The architecture of complexity: The generative secret behind emergence
In 1962, a polymath named Herbert Simon wrote a paper called ‘The Architecture of Complexity’. And to us, it is one of the most important papers ever written.
Complexity isn’t a lot of stuff, it’s organized interactions
When people talk about ‘complexity’, they usually mean a lot of interacting parts. Like the butterfly effect. That’s not wrong, but it’s not useful. The more useful definition is structural: complexity is what you get when many parts are organized in a way that allows coherent behavior to appear at higher levels from collectives. Cells, organs, cities. The real question isn’t why are there so many parts. It is how could nature possibly repeatedly build systems that don’t simply collapse under their own combinatorial entropy? After all, if I had asked any human to put together >100K parts without an explicit wiring diagram, there zero chance of success at creating something that works.

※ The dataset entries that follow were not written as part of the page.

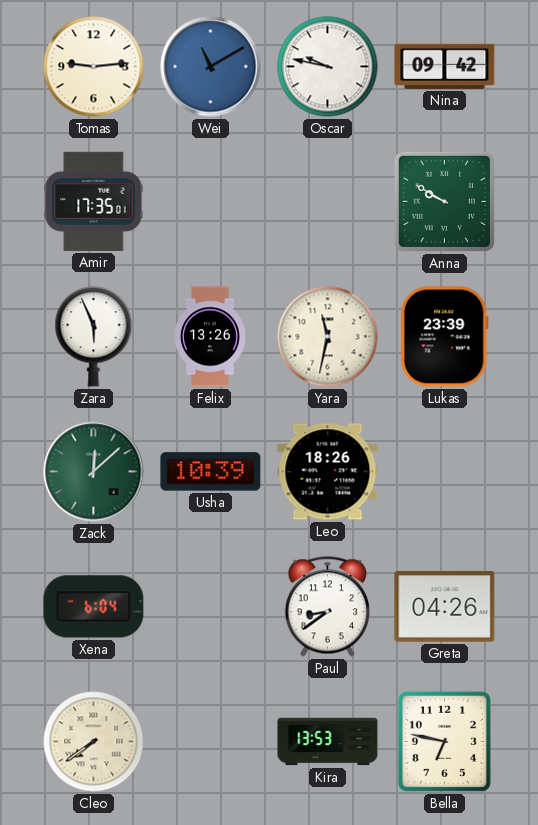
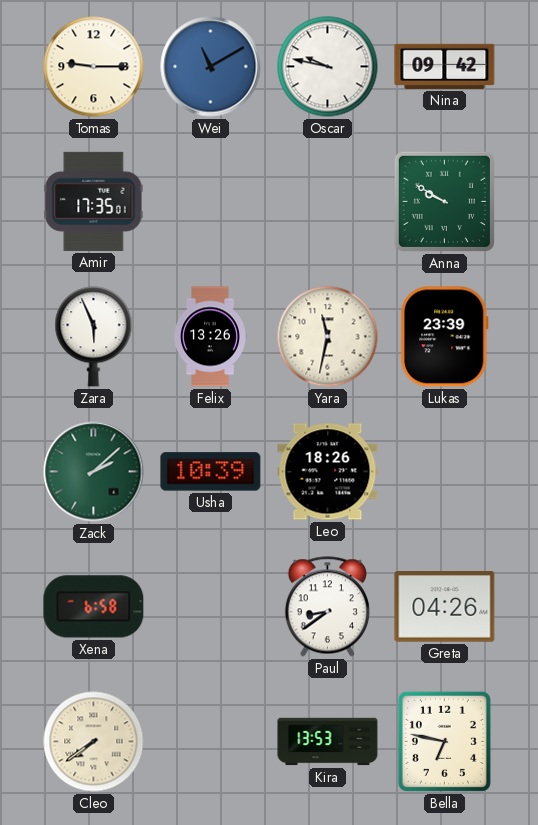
Tomas: 9:14 -> 9:15
Zack: 12:08 -> 2:08
Xena: 6:04 -> 6:58
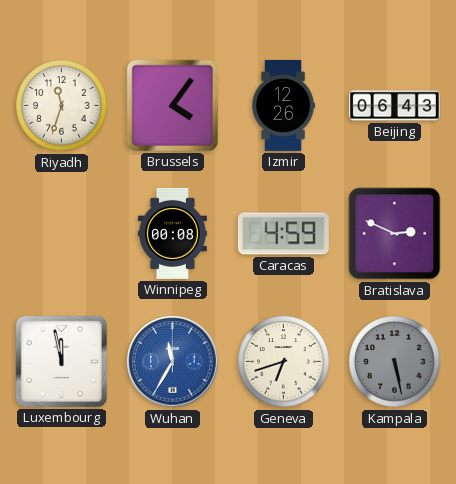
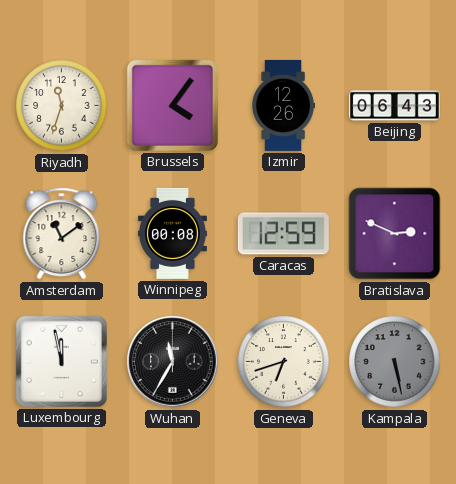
Amsterdam: none -> 11:09
Caracas: 4:59 -> 12:59
Wuhan dial: blue -> black
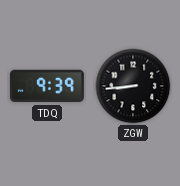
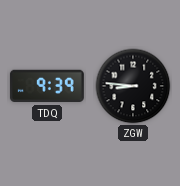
ZGW: 8:44 -> 8:46
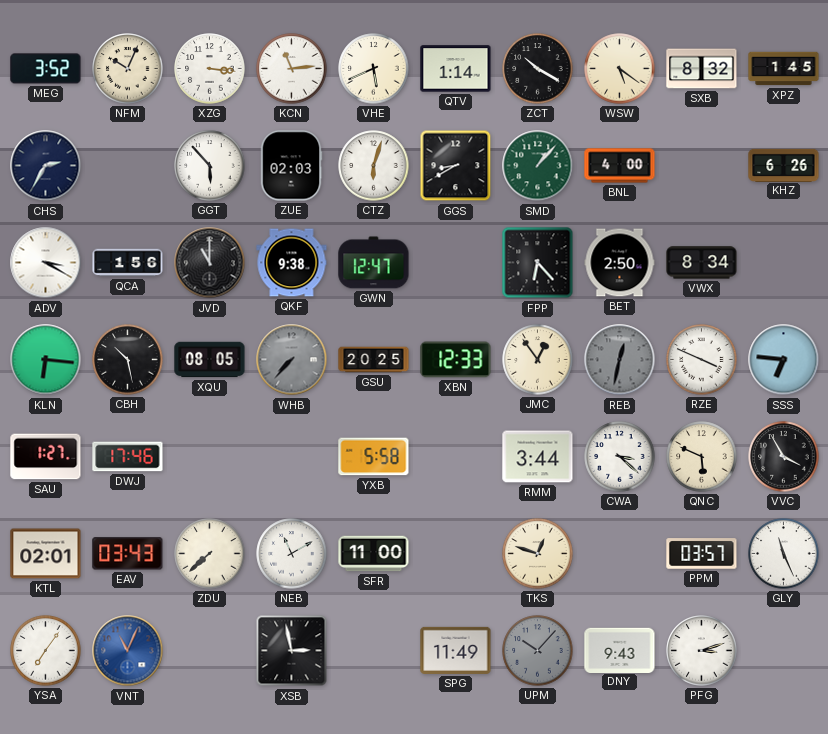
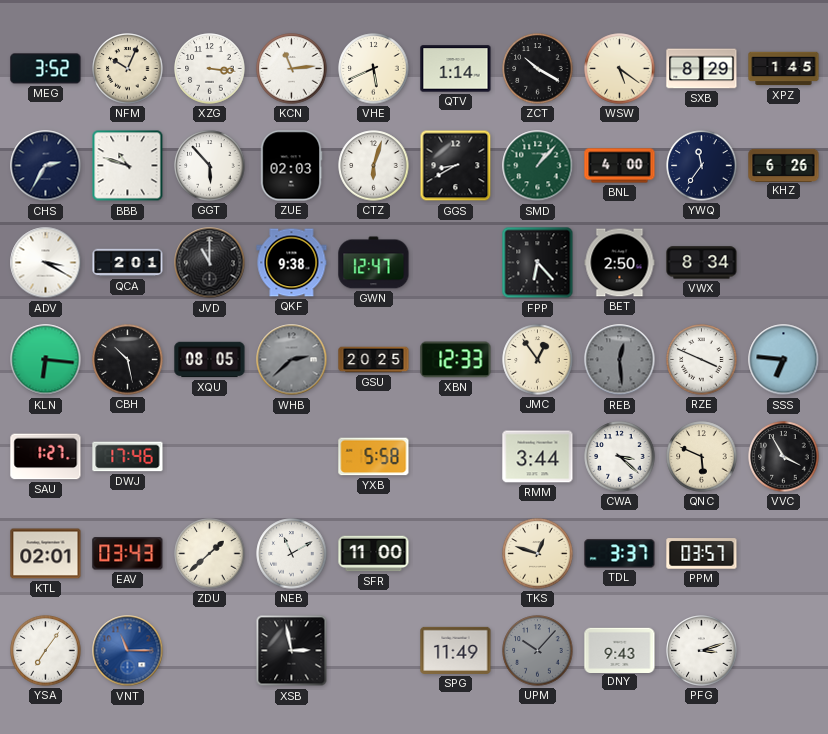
SXB: 8:32 -> 8:29
BBB: none -> 10:48
YWQ: none -> 11:36
QCA: 1:56 -> 2:01
WHB: 7:37 -> 2:38
REB: 12:32 -> 12:29
ZDU: 7:38 -> 1:38
TDL: none -> 3:37
GLY: 11:26 -> none
VNT: 11:04 -> 11:15
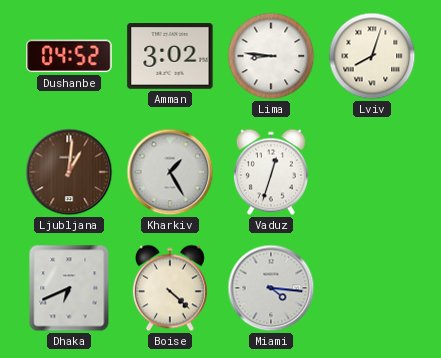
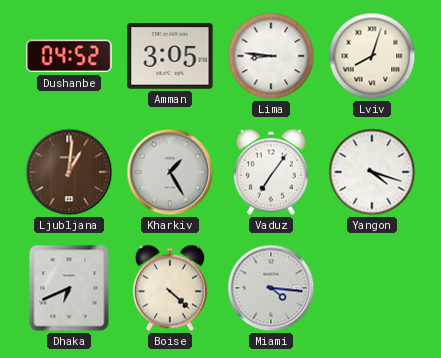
Amman: 3:02 -> 3:05
Vaduz: 12:33 -> 7:06
Yangon: none -> 4:18
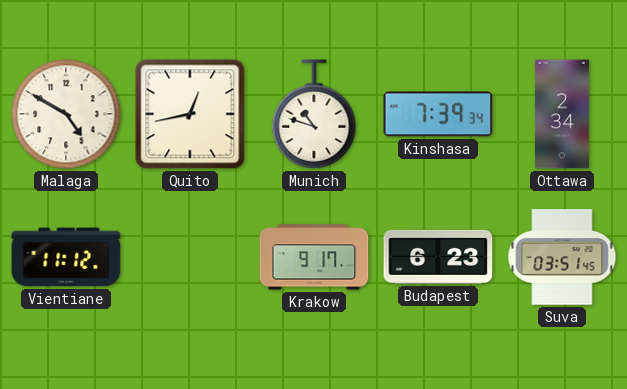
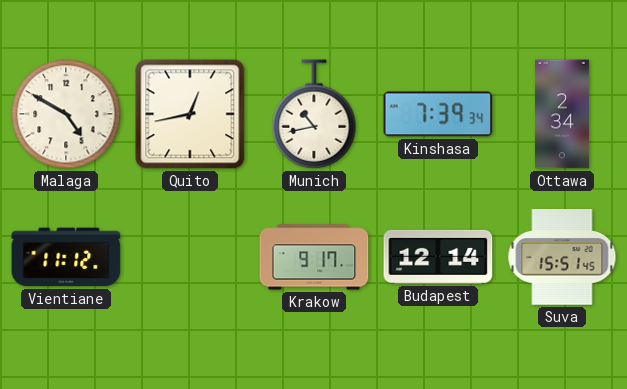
Munich: 10:48 -> 10:43
Budapest: 6:23 -> 12:14
Suva: 03:51 -> 15:51
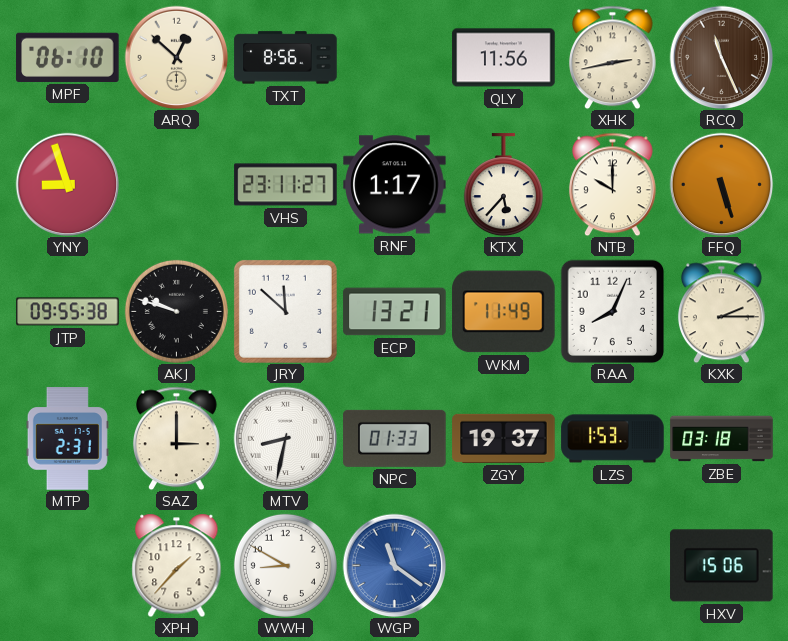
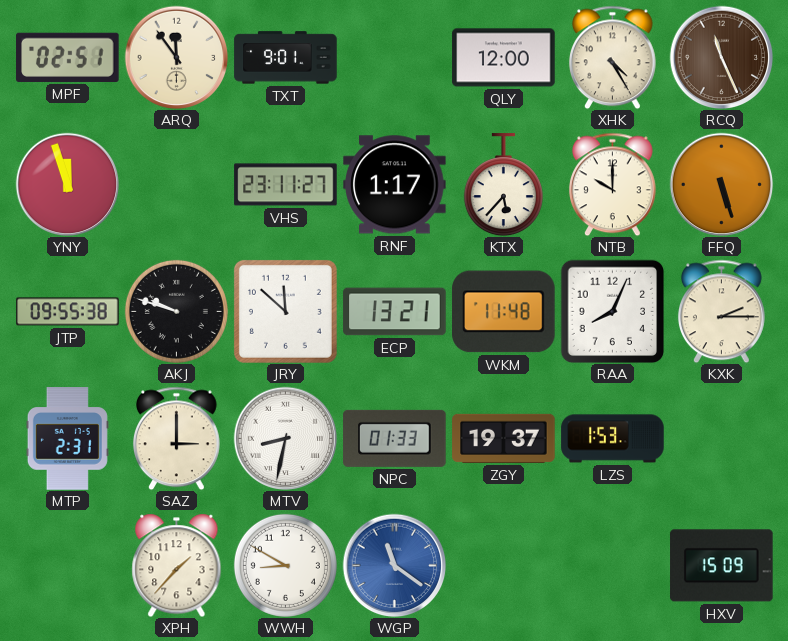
MPF: 06:10 -> 02:51
ARQ: 12:52 -> 11:54
TXT: 8:56 -> 9:01
QLY: 11:56 -> 12:00
XHK: 2:43 -> 4:25
YNY: 8:57 -> 11:57
WKM: 11:49 -> 11:48
ZBE: 03:18 -> none
HXV: 15:06 -> 15:09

Simon: Complexity has an architecture
Herbert Simons The Architecture of Complexity defines a clear worldview. His central claim is that complex systems share a single common blueprint: hierarchies of subassembles. Molecules organize into pathways, pathways into processes, processes into cells, cells into tissues, tissues into organs. People organize into teams into departments into firms. Functions into libraries into services into platforms. This shape is invariant to scale and is general because this shape is the only shape that makes complexity buildable in finite time.
Testing this idea
Our studies have shown that biological systems spanning bacterial genomes to tumor microenvironments can be described using statistical frameworks that are hierarchical by design. However, Simon’s idea is deeper. Not simply that biological systems can be represented by hierarchy, but the actual generative process would construct such systems in a hierarchically modular manner to maintain robustness to external perturbations. To show this would go beyond simply statistically analyzing extant systems and instead seeing if hierarchically modular functional systems were able to be robust to changing environments ‘for free’ so to speak.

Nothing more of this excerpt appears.